Das beste Beispiel für einen gelungenen Wiederaufbau ist die Altstadt von Dresden, welche noch bis zur Wiedervereinigung in Trümmern lag: Das historische Residenzschloss war eine Ruine. Um den Neumarkt herum, mitten in der ehemaligen Altstadt, standen neue Plattenbauten und von der weltberühmten Frauenkirche existierten nur noch Trümmer. Heute ist das anders: Das Residenzschloss ist heute ein Museum, es strahlt wieder im alten Glanz. Die alten Gebäude um den Neumarkt herum wurden wiederaufgebaut und die Frauenkirche thront wieder mit ihrer Kuppel über der ganzen Stadt. 2018 wurden im Freistaat Sachsen erstmals mehr als 20 Millionen Übernachtungen gebucht. Mehr als sieben Millionen Touristen kommen jährlich aus Deutschland, aber es kommen auch viele aus anderen Ländern. Die meisten kommen nach Dresden, nach Leipzig (unter anderem zur Buchmesse) oder in die Sächsische Schweiz, aber auch in die malerischen Altstädte von Görlitz und Bautzen.
So wie in Sachsen ist es an vielen Orten in Ostdeutschland. Mecklenburg-Vorpommern ist das beliebteste Reiseziel der Deutschen im Inland, noch vor Bayern und Schleswig-Holstein. Von diesem Tourismus profitieren vor allem die Badeorte an der Küste und es kommen jährlich viele Menschen in die alten Hansestädte Stralsund, Wismar oder Rostock. Knapp ein Viertel der Menschen dort arbeitet in der Tourismus-Branche.
Die Politik
Wenn man die Bundestagswahl- oder Landtagswahlergebnisse vergleicht, wird auf den ersten Blick folgendes klar: Im Westen liegen meistens CDU/CSU oder SPD vorne, gefolgt von Grünen und Liberalen.
Wahlplakat der AfD im Rheinsberg 2019. (© bpb / Holger Kulick)

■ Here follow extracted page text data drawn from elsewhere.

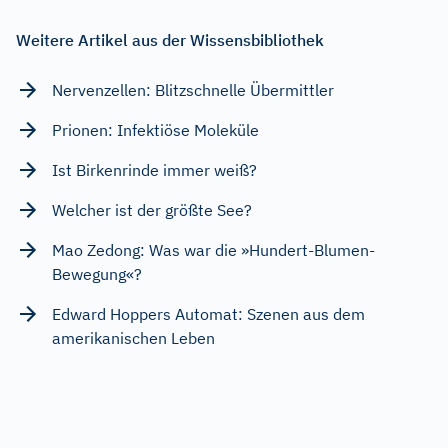
Weitere Artikel aus der Wissensbibliothek
Nervenzellen: Blitzschnelle Übermittler
Prionen: Infektiöse Moleküle
Ist Birkenrinde immer weiß?
Welcher ist der größte See?
Mao Zedong: Was war die »Hundert-Blumen-
Bewegung«?
Edward Hoppers Automat: Szenen aus dem
amerikanischen Leben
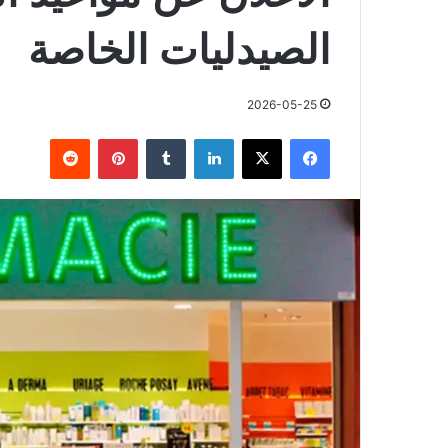
الصيدليات الخاصة
2026-05-25
فيسبوك
X
لينكدإن
بينتيريست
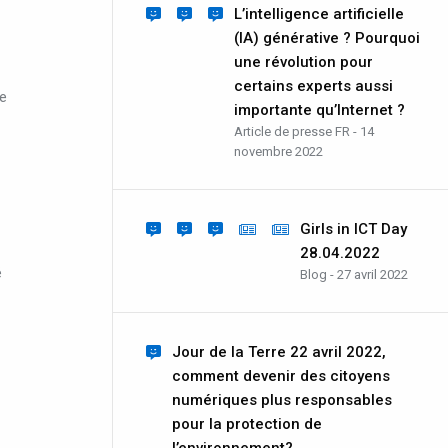
L’intelligence artificielle
(IA) générative ? Pourquoi
une révolution pour
certains experts aussi
re
importante qu’Internet ?
Article de presse FR - 14
novembre 2022
Girls in ICT Day
28.04.2022
é
Blog - 27 avril 2022
Jour de la Terre 22 avril 2022,
comment devenir des citoyens
numériques plus responsables
pour la protection de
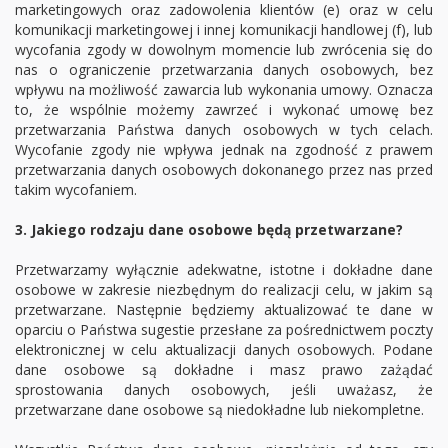
marketingowych oraz zadowolenia klientów (e) oraz w celu
komunikacji marketingowej i innej komunikacji handlowej (f), lub
wycofania zgody w dowolnym momencie lub zwrócenia się do
nas o ograniczenie przetwarzania danych osobowych, bez
wpływu na możliwość zawarcia lub wykonania umowy. Oznacza
to, że wspólnie możemy zawrzeć i wykonać umowę bez
przetwarzania Państwa danych osobowych w tych celach.
Wycofanie zgody nie wpływa jednak na zgodność z prawem
przetwarzania danych osobowych dokonanego przez nas przed
takim wycofaniem.
3. Jakiego rodzaju dane osobowe będą przetwarzane?
Przetwarzamy wyłącznie adekwatne, istotne i dokładne dane
osobowe w zakresie niezbędnym do realizacji celu, w jakim są
przetwarzane. Następnie będziemy aktualizować te dane w
oparciu o Państwa sugestie przesłane za pośrednictwem poczty
elektronicznej w celu aktualizacji danych osobowych. Podane
dane osobowe są dokładne i masz prawo zażądać
sprostowania danych osobowych, jeśli uważasz, że
przetwarzane dane osobowe są niedokładne lub niekompletne.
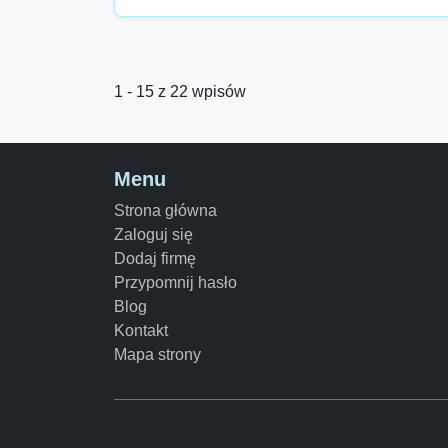
1 - 15 z 22 wpisów
Menu
Strona główna
Zaloguj się
Dodaj firmę
Przypomnij hasło
Blog
Kontakt
Mapa strony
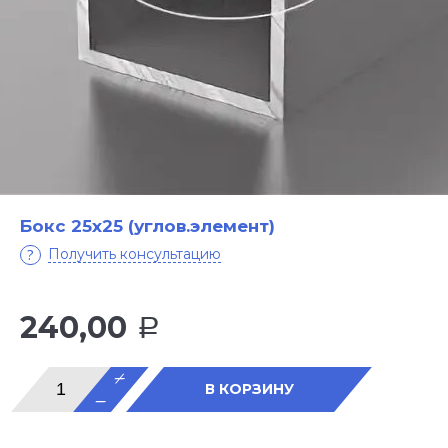
Бокс 25х25 (углов.элемент)
Получить консультацию
240,00
Р
В КОРЗИНУ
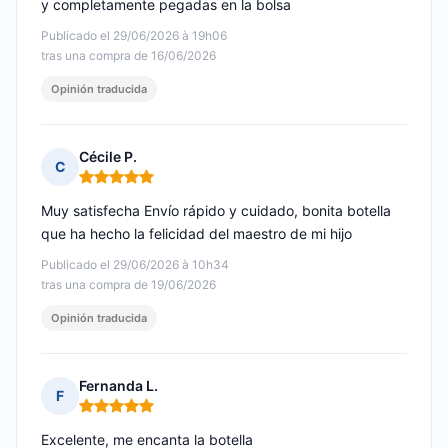
y completamente pegadas en la bolsa
Publicado el 29/06/2026 à 19h06
tras una compra de 16/06/2026
Opinión traducida
Cécile P.
C
Nota: 5 de 5
Muy satisfecha Envío rápido y cuidado, bonita botella
que ha hecho la felicidad del maestro de mi hijo
Publicado el 29/06/2026 à 10h34
tras una compra de 19/06/2026
Opinión traducida
Fernanda L.
F
Nota: 5 de 5
Excelente, me encanta la botella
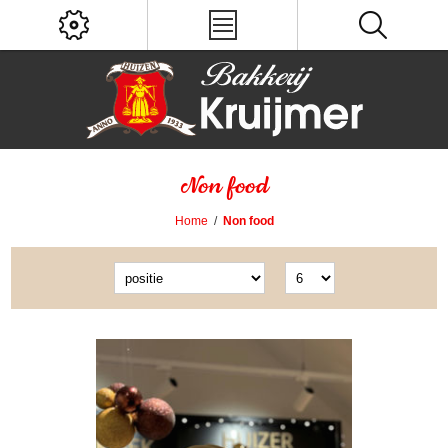
Non food
Home
/
Non food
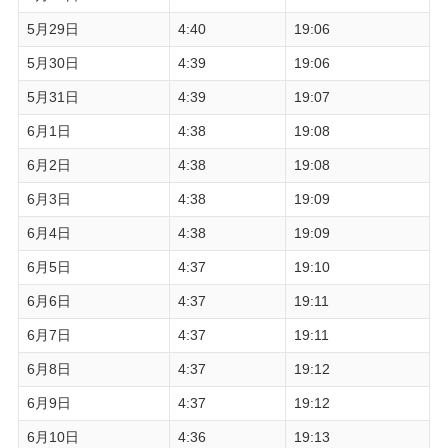
5月29日
4:40
19:06
5月30日
4:39
19:06
5月31日
4:39
19:07
6月1日
4:38
19:08
6月2日
4:38
19:08
6月3日
4:38
19:09
6月4日
4:38
19:09
6月5日
4:37
19:10
6月6日
4:37
19:11
6月7日
4:37
19:11
6月8日
4:37
19:12
6月9日
4:37
19:12
6月10日
4:36
19:13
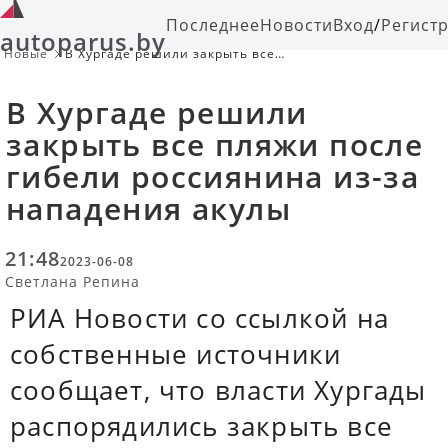
Последнее
Новости
Вход
/
Регист
autoparus.by
Новые
В Хургаде решили закрыть все
пляжи после гибели россиянина из-
за нападения акулы
В Хургаде решили
закрыть все пляжи после
гибели россиянина из-за
нападения акулы
21:48
2023-06-08
Светлана Репина
РИА Новости со ссылкой на
собственные источники
сообщает, что власти Хургады
распорядились закрыть все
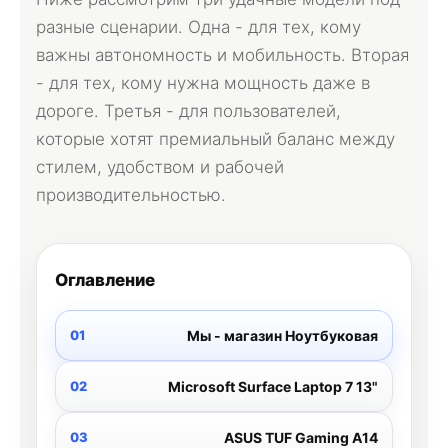
разные сценарии. Одна - для тех, кому
важны автономность и мобильность. Вторая
- для тех, кому нужна мощность даже в
дороге. Третья - для пользователей,
которые хотят премиальный баланс между
стилем, удобством и рабочей
производительностью.
Оглавление
Мы - магазин Ноутбуковая
Microsoft Surface Laptop 7 13"
ASUS TUF Gaming A14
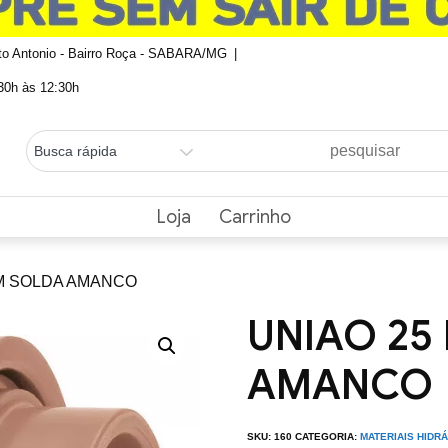
nto Antonio - Bairro Roça - SABARA/MG
0h às 12:30h
Loja
Carrinho
MM SOLDA AMANCO
UNIAO 25
AMANCO
SKU:
160
CATEGORIA:
MATERIAIS HIDR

Wahlplakat der AfD im Rheinsberg 2019. (© bpb / Holger Kulick)
In allen Bundesländern im Osten belegt dagegen die AfD den zweiten Platz, in Thüringen und Sachsen bei der Bundestagswahl 2021 sogar den ersten. Außerdem ist im Osten Die Linke vergleichsweise stark vertreten, etwa bei der Landtagswahl in Thüringen 2019 erhielt sie die meisten Stimmen.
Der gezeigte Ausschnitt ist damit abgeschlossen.